Data gathering /collection (applying existing methodology) That includes the inventory of the existing data from the first 6 months of the pandemic in Rwanda (first case was identified in march 2020) and the 1-year data collection (through Mobile Applications surveys, telephone calls and face-to-face). Expected data sources will be in different formats. Ranging from Covid-19 related data registered in Excel documents, via data sources containing Minimum Clinical Data (MCD) in DHIS2 and other systems, to more granular Electronic Medical Record (EMR) data in Open Clinic, OpenMRS and other EMR systems. We will start by mapping full hospital patients records, focusing on 15 hospitals located in regions with high number of COVID-19 patients and completing with other isolated datasets. The list of hospital will be defined at the start of the project as data on COVID-19 are still increasing. In total the study will target use of 1Terabytes (1000 Gigabytes) size data which size is big enough for such AI modelling.
- The new data collection will follow validated guidelines/principles in terms of data collection and will be done by a longitudinal approach using mobile App questionnaires: A minimum of 214 people per administrative district (6.420 persons throughout Rwanda totalizing 154.080 survey-entries over 24 weeks) will be required for mobile App responses weekly for 6 months (24 weeks).
- A minimum sample of 10 persons per district will be reached out by the data collector (2 times: at the beginning of the study and the end) via validation phone call or face-to-face questionnaire if the COVID-19 situations in Rwanda allows.

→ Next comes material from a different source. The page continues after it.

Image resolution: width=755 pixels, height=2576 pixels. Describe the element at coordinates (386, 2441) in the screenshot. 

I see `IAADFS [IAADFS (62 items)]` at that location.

- A sub-group of patients cured from COVID-19 will be specifically followed. If a followed subject has a medical file in participating hospitals, the two datasets will be linked with possibilities of linkage data request in future.
- Face mask use;
- Hand hygiene;
- Respect of social distancing measures and risk minimization measures;
- Recent risk situations exposures and COVID-19 measures.
Infrastructure for data harmonizing (developing novel techniques) For data harmonization the custom designed ETL scripts will be developed per data source to extract, transform and load the source data to an OMOP CDM database instance. In early stages when the hospital EHRs are not yet harmonized, we will also use synthetic data approaches to help automate harmonization processes. The data owner-side infrastructure will include the OMOP CDM database instance, the Arachne client, the OHDSI Atlas analytical tool, R Studio, and Jupyter. The data harmonization process converts the observational data from the format of the source data system to the OMOP Common Data Model (OMOP CDM), the CDM supported by the Observational Health Data Sciences and Informatics (OHDSI) organization. This project will benefit from consortium members (lead by the UGent with Edence Health NV company experts support) in the steps involved in the data harmonization process, typically:
- Mapping workshop: this a face-to-face (in person or via video conference) workshop, usually a full day, where the initial mapping from source data to OMOP CDM is discussed in detail.
- Structure mapping + final mapping doc: Based on the mapping workshop, documentation and notes, the structure mapping is finalized and documented in the mapping document. This forms the basis of the ETL design.
- Code mapping: depending on which source terminologies are used in the data source, mapping the local codes to the standard vocabularies used in OMOP CDM (LOINC, SNOMED, RxNorm, etc.) can be either a short, easy process or a long, involved one with multiple iterations.
- Implementation of ETL(Extract, transform and load database functions that are combined into one tool to pull data out of one database and place it into another database) : the ETL script(s) to transform the source data into the OMOP CDM database instance; normally done in Python.
- ETL testing: the ETL scripts are tested both on development data, and ideally also on the data source’s test data.
- ETL deployment: once the ETL scripts will be tested successfully, and packed and deployed using GitHub and Docker.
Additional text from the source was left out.